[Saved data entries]
###

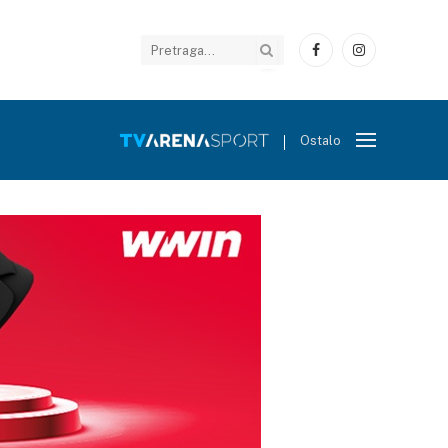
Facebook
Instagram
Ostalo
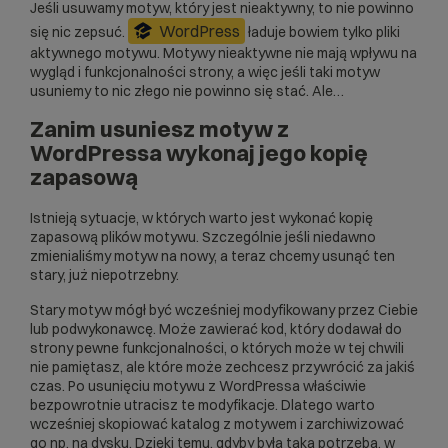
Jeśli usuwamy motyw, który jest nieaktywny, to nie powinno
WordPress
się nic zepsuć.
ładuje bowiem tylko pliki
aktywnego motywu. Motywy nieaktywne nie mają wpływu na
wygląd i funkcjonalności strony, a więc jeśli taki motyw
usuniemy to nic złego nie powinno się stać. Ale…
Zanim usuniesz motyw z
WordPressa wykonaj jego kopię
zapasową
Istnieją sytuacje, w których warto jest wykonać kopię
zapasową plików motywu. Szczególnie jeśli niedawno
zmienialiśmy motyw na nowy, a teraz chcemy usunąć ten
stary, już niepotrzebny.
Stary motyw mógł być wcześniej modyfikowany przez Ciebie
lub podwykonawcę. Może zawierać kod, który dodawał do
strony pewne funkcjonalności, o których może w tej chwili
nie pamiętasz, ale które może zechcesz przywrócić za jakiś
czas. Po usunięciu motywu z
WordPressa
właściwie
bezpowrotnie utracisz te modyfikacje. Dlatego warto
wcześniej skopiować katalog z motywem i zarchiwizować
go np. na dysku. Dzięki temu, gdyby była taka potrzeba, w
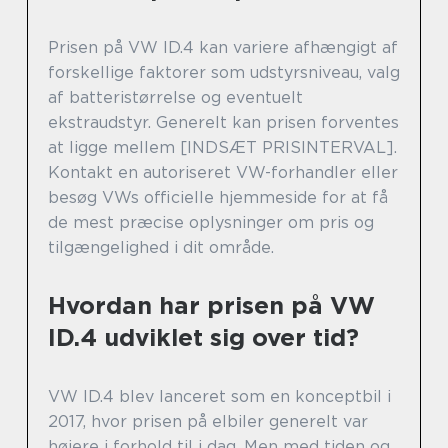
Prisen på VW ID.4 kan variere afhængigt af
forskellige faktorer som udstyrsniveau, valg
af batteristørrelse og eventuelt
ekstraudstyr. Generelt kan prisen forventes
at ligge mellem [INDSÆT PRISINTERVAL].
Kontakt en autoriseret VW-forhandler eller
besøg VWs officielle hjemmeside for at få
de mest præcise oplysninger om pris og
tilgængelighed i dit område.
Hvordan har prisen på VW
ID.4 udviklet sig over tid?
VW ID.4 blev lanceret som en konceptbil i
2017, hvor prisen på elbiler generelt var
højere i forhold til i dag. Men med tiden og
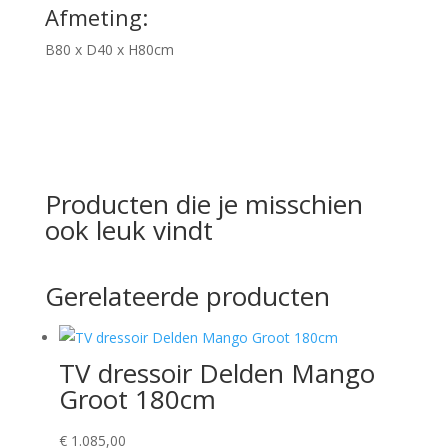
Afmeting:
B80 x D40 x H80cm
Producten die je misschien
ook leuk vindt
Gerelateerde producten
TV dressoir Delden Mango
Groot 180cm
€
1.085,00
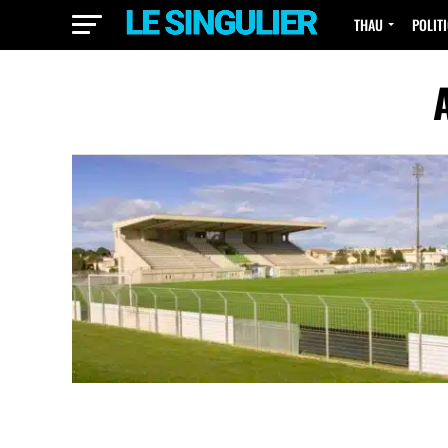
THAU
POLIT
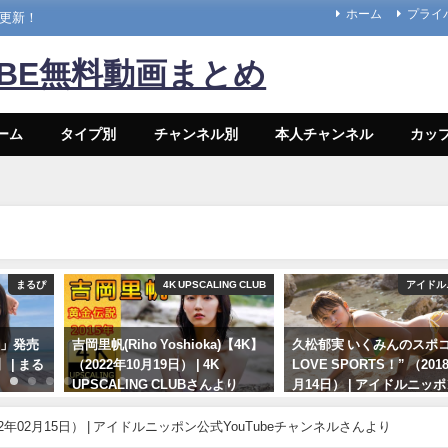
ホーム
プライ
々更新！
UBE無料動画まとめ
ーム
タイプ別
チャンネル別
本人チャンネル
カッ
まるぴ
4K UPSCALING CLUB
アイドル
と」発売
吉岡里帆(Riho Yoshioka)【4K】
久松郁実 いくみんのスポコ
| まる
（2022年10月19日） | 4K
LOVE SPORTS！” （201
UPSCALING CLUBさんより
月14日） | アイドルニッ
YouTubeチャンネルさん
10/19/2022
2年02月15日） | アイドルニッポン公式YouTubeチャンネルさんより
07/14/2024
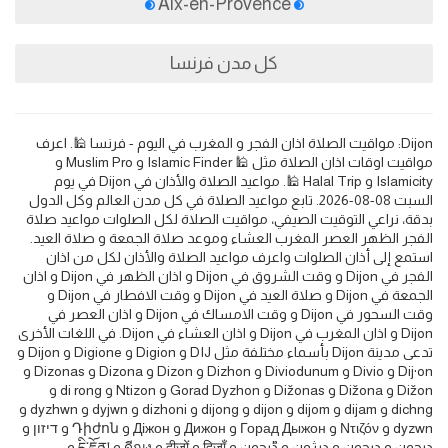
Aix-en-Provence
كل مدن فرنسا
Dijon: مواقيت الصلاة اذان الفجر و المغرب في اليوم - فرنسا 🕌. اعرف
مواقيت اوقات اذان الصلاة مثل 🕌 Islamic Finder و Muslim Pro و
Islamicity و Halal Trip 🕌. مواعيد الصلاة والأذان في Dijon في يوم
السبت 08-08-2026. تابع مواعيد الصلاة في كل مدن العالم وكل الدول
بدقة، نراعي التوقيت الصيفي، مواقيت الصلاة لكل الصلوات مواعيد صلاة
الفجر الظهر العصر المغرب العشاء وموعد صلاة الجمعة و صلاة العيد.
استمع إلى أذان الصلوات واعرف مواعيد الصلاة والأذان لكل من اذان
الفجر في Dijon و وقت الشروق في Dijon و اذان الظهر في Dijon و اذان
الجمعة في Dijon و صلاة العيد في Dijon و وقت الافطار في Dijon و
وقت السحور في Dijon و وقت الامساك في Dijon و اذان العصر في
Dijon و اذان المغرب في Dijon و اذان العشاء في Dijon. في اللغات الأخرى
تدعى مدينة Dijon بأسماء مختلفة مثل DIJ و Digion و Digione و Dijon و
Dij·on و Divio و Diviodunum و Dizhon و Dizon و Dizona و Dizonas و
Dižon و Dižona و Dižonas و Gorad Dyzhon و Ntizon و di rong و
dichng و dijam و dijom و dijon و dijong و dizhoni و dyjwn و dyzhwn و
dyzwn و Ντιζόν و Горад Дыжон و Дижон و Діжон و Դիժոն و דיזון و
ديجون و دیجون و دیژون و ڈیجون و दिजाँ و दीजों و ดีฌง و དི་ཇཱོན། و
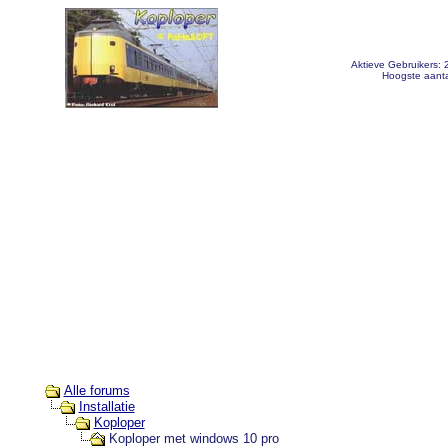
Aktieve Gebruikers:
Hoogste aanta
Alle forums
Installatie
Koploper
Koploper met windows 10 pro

###

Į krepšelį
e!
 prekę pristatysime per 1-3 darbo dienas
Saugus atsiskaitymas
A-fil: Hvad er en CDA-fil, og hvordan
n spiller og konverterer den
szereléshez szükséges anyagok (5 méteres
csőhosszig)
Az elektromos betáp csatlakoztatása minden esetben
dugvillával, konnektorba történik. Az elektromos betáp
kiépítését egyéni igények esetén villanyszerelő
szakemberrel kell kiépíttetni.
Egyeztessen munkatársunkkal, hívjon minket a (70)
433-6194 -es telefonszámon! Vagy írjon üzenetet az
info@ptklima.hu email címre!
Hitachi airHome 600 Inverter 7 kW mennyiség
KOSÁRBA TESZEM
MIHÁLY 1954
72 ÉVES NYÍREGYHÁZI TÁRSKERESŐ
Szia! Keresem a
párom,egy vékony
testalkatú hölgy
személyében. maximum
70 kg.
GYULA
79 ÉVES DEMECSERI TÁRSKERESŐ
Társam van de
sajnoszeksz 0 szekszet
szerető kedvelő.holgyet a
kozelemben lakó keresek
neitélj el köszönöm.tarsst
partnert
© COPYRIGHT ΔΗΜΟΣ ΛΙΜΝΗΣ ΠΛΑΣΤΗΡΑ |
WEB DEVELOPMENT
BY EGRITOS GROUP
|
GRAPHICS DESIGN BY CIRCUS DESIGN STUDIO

###

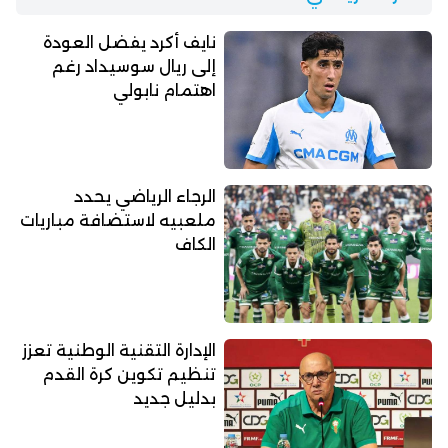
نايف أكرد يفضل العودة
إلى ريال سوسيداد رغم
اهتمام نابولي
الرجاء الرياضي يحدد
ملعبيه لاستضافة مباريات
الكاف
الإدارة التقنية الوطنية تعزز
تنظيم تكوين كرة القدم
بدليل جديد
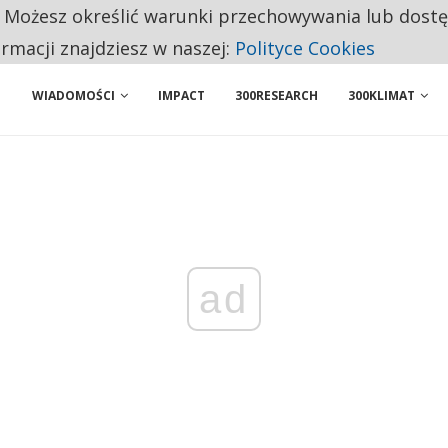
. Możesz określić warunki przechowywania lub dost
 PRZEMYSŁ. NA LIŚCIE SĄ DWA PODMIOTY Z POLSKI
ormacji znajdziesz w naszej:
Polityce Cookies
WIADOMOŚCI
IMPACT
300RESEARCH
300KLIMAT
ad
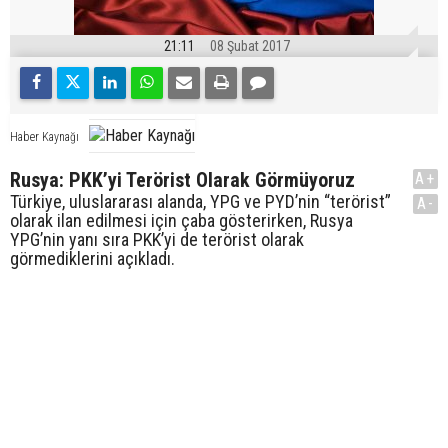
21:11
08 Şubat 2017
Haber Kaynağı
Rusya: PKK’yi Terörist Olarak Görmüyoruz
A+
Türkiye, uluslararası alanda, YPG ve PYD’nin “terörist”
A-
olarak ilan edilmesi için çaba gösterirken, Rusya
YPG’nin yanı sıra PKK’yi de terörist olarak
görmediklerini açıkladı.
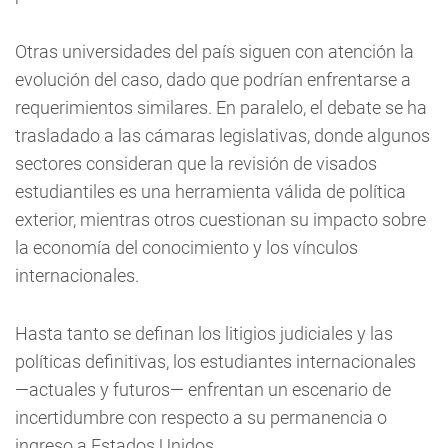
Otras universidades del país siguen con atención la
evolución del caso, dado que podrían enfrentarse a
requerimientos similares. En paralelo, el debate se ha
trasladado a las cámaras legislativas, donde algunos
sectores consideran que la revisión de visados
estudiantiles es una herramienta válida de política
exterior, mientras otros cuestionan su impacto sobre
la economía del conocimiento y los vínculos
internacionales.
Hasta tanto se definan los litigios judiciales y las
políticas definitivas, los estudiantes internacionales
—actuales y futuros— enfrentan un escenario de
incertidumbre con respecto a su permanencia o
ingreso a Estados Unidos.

###

Locate the word "مواقيت" in the records above, and return each line that has it.

# Result for this exercise:
Dijon: مواقيت الصلاة اذان الفجر و المغرب في اليوم - فرنسا 🕌. اعرف
مواقيت اوقات اذان الصلاة مثل 🕌 Islamic Finder و Muslim Pro و
بدقة، نراعي التوقيت الصيفي، مواقيت الصلاة لكل الصلوات مواعيد صلاة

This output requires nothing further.